One of the central concerns of our work from the beginning has been getting the matter of *words* right. While so-called stopwords, sometimes also imagined as an extended set of function words to include words too common to be of any use in distinguishing one text from another, have proven useful in many applications, we felt it was better to keep all the words in our initial processing of the corpus and only remove words in later experiments as they proved problematic -- read "mostly harmless" -- in a particular context.

In [1]:
import pandas
from nltk.tokenize import WhitespaceTokenizer
import numpy as np
import re

## Getting the Talks

In [2]:
# Load the CSV into a dataframe and then place all the texts into a list:

with open('../data/tedtalks2018.csv') as f:
    colnames = f.readline().strip().split(",")

print(colnames)

df = pandas.read_csv('tedtalks2018.csv', names=colnames)
print(df.shape)

texts = df.text.tolist()

['rowID', 'Talk_ID', 'public_url', 'speaker_name', 'headline', 'description', 'event', 'duration', 'published', 'tags', 'views', 'text']
(2657, 12)


The first item in this list is the column header -- `texts[0] > 'text'` -- and so the first thing we are going to do is remove it:

In [3]:
texts.pop(0)

'text'

Now we'll sure that our first text is, in fact, a text and not something else:

In [4]:
print(texts[0][0:50])

  Thank you so much, Chris. And it's truly a great


## Tokenization

Now we need to determine the best way forward for tokenization. In other projects, I have used the NLTK's`WhitespaceTokenizer`, so we will begin there and check the results.

In [5]:
# List of word counts for each talk 
counts = [len(WhitespaceTokenizer().tokenize(text)) for text in texts]
print("Of the {} talks, the shortest is {} words; the longest {}; and the average {}.".format(
    len(counts),min(counts), max(counts), int(np.mean(counts))))

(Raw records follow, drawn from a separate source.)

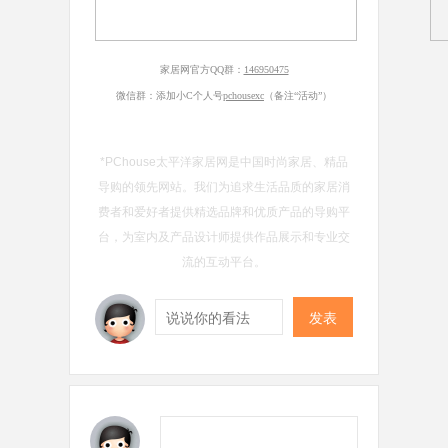
家居网官方QQ群：
146950475
微信群：添加小C个人号
pchousexc
（备注“活动”）
*PChouse太平洋家居网是中国时尚家居、精品
导购的领先网站。我们为追求生活品质的家居消
费者和爱好者提供精选品牌和优质产品的导购平
台，为室内及产品设计师提供作品展示和专业交
流的互动平台。
发表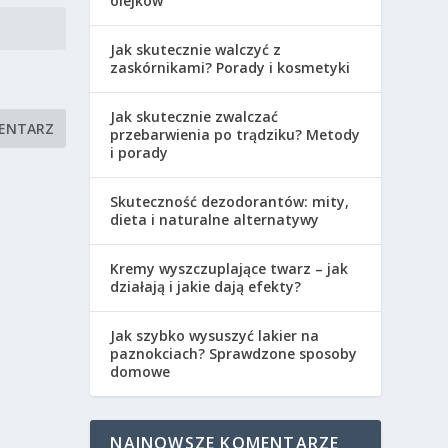
olejków
Jak skutecznie walczyć z
zaskórnikami? Porady i kosmetyki
Jak skutecznie zwalczać
przebarwienia po trądziku? Metody
i porady
Skuteczność dezodorantów: mity,
dieta i naturalne alternatywy
Kremy wyszczuplające twarz – jak
działają i jakie dają efekty?
Jak szybko wysuszyć lakier na
paznokciach? Sprawdzone sposoby
domowe
NAJNOWSZE KOMENTARZE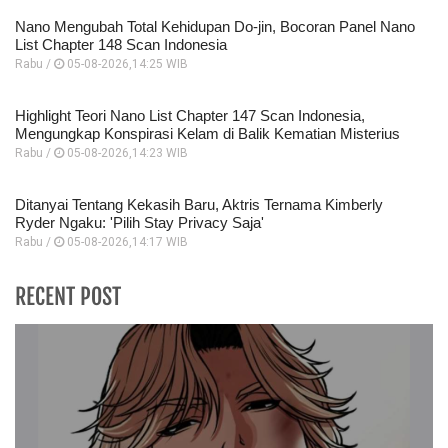
Nano Mengubah Total Kehidupan Do-jin, Bocoran Panel Nano
List Chapter 148 Scan Indonesia
Rabu /
05-08-2026,14:25 WIB
Highlight Teori Nano List Chapter 147 Scan Indonesia,
Mengungkap Konspirasi Kelam di Balik Kematian Misterius
Rabu /
05-08-2026,14:23 WIB
Ditanyai Tentang Kekasih Baru, Aktris Ternama Kimberly
Ryder Ngaku: 'Pilih Stay Privacy Saja'
Rabu /
05-08-2026,14:17 WIB
RECENT POST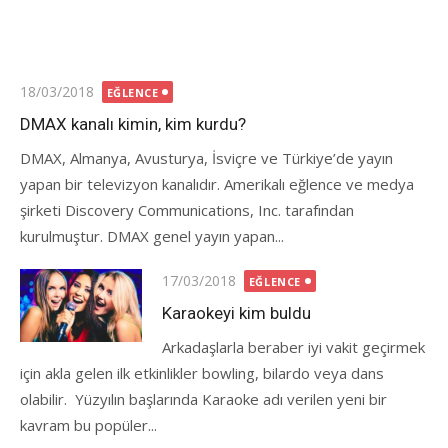
Posted
18/03/2018
EĞLENCE
on
DMAX kanalı kimin, kim kurdu?
DMAX, Almanya, Avusturya, İsviçre ve Türkiye’de yayın
yapan bir televizyon kanalıdır. Amerikalı eğlence ve medya
şirketi Discovery Communications, Inc. tarafından
kurulmuştur. DMAX genel yayın yapan...
Posted
17/03/2018
EĞLENCE
on
Karaokeyi kim buldu
Arkadaşlarla beraber iyi vakit geçirmek
için akla gelen ilk etkinlikler bowling, bilardo veya dans
olabilir. Yüzyılın başlarında Karaoke adı verilen yeni bir
kavram bu popüler...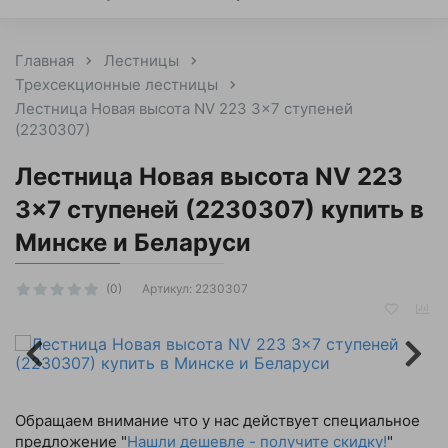
Главная
Лестницы
Трехсекционные лестницы
Лестница Новая высота NV 223 3x7 ступеней
(2230307)
Лестница Новая высота NV 223
3x7 ступеней (2230307) купить в
Минске и Беларуси
Артикул:
2230307
(0)
Обращаем внимание что у нас действует специальное
предложение "
Нашли дешевле - получите скидку!
"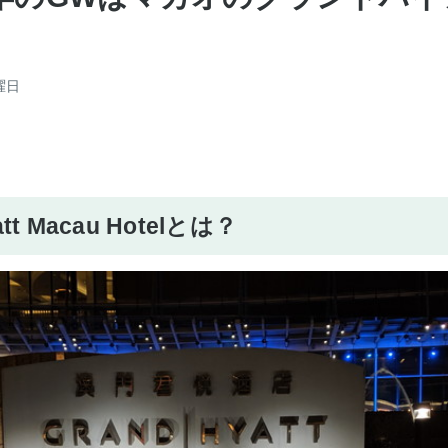
曜日
att Macau Hotelとは？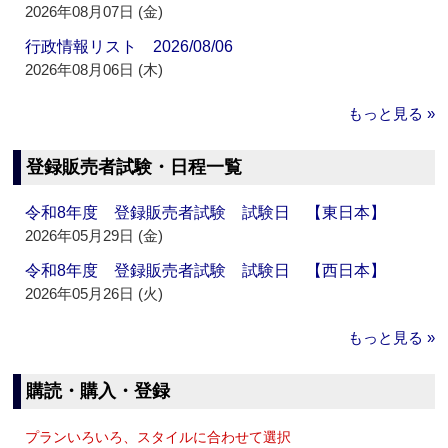
2026年08月07日 (金)
行政情報リスト 2026/08/06
2026年08月06日 (木)
もっと見る »
登録販売者試験・日程一覧
令和8年度 登録販売者試験 試験日 【東日本】
2026年05月29日 (金)
令和8年度 登録販売者試験 試験日 【西日本】
2026年05月26日 (火)
もっと見る »
購読・購入・登録
プランいろいろ、スタイルに合わせて選択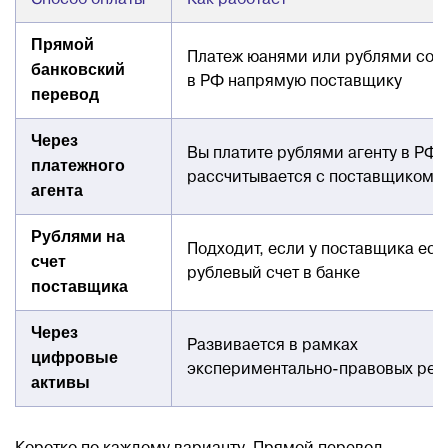
Способ оплаты
Как работает
Прямой
Платеж юанями или рублями со с
банковский
в РФ напрямую поставщику
перевод
Через
Вы платите рублями агенту в РФ,
платежного
рассчитывается с поставщиком
агента
Рублями на
Подходит, если у поставщика ест
счет
рублевый счет в банке
поставщика
Через
Развивается в рамках
цифровые
экспериментально-правовых ре
активы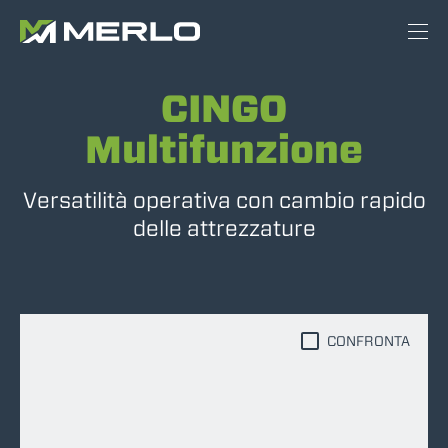
CINGO
Multifunzione
Versatilità operativa con cambio rapido
delle attrezzature
CONFRONTA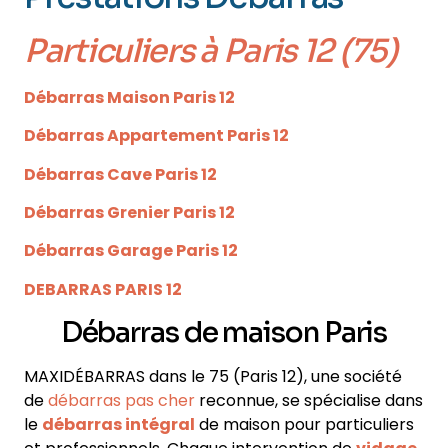
Particuliers
à Paris 12 (75)
Débarras Maison Paris 12
Débarras Appartement Paris 12
Débarras Cave Paris 12
Débarras Grenier Paris 12
Débarras Garage Paris 12
DEBARRAS PARIS 12
Débarras de maison Paris
MAXIDÉBARRAS dans le 75
(Paris 12)
, une société
de
débarras pas cher
reconnue, se spécialise dans
le
débarras intégral
de maison pour particuliers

Of the 2656 talks, the shortest is 2 words; the longest 9185; and the average 2045.


A two word talk? What is that?

In [6]:
for text in texts:
    if len(WhitespaceTokenizer().tokenize(text)) < 100:
        print(text)

  (Applause)    (Music)    (Applause)  
  Let's just get started here.    Okay, just a moment.    (Whirring)    All right. (Laughter) Oh, sorry.    (Music) (Beatboxing)    Thank you.    (Applause)  
  (Music)    (Applause)    (Music)    (Music) (Applause)    (Music) (Applause) (Applause)    Herbie Hancock: Thank you. Marcus Miller. (Applause) Harvey Mason. (Applause)    Thank you. Thank you very much. (Applause)  
  (Music)    (Applause)    (Music)    (Applause)  
  (Music)    (Applause)    (Music)    (Applause)    (Music)    (Applause)    (Music)    (Applause)  
  (Mechanical noises)    (Music) (Applause)  
  (Music)    (Applause)  
  (Music)    (Music) (Applause)    (Applause)  
  (Guitar music starts)    (Music ends)    (Applause)    (Distorted guitar music starts)    (Music ends)    (Applause)    (Ambient/guitar music starts)    (Music ends)    (Applause)  
  (Guitar music starts)    (Cheers)    (Cheers)    (Music ends)  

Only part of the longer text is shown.